Japanese Merchants’ Mood Slides Most in 18 Months on Delta Surge
The mood among Japanese merchants plunged in August, dropping the most since the very early days of the pandemic, as the delta variant of the coronavirus set records for new cases and ended up pushing the prime minister to resign.
A gauge of sentiment among store managers, taxi drivers and others who deal directly with Japanese consumers slid 13.7 points to 34.7, the Cabinet Office’s Economy Watchers survey showed Wednesday, with the below-50 reading indicating that pessimists outnumber optimists.
The sharpest deterioration in a year and a half sent the gauge back to its lowest point since January when Tokyo returned to a state of emergency.
The surge in virus cases that sent sentiment careening also drove Prime Minister Yoshihide Suga to announce his resignation last week. The country’s next leader is likely to call for a new stimulus package to shore up the recovery.
A separate report earlier Wednesday showed the economy grew more quickly than initially thought last quarter, but the sharp crash in sentiment among small businesses suggests momentum may have slowed sharply since.

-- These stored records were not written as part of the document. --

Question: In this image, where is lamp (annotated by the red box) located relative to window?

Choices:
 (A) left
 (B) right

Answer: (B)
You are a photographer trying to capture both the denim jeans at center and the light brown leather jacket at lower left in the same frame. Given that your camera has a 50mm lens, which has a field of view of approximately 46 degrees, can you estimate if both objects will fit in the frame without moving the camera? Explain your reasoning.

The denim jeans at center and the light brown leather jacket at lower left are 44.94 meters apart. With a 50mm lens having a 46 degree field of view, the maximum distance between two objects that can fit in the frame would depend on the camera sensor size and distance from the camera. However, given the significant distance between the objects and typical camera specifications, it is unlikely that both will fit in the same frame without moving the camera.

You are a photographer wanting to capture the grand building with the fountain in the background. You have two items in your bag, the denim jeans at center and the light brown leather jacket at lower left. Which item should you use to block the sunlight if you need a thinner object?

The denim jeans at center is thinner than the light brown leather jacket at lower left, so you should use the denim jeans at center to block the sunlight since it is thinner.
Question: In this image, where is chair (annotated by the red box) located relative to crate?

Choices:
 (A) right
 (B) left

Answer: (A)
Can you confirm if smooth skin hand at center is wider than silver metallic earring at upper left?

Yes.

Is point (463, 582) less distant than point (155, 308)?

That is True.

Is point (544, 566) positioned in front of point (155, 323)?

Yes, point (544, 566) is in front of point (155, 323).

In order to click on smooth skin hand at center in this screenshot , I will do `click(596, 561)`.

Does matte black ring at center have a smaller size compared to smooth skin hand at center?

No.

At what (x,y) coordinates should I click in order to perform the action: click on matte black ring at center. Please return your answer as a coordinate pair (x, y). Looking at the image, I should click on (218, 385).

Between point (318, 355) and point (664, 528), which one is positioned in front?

Case numbers have subsided in recent days, but the government later this week is likely to extend its fourth state of emergency to try to contain the virus spread while the country’s vaccination drive plows ahead.
Sentiment fell in all 10 major regions tracked by the survey. The mood among bar and restaurant operators, which have endured government calls for shortened hours and a stoppage to alcohol sales, fell the most among sectors.
The report cited a real estate agency in the Osaka area as saying it was dealing with an endless stream of businesses, from big to small, that were canceling leases.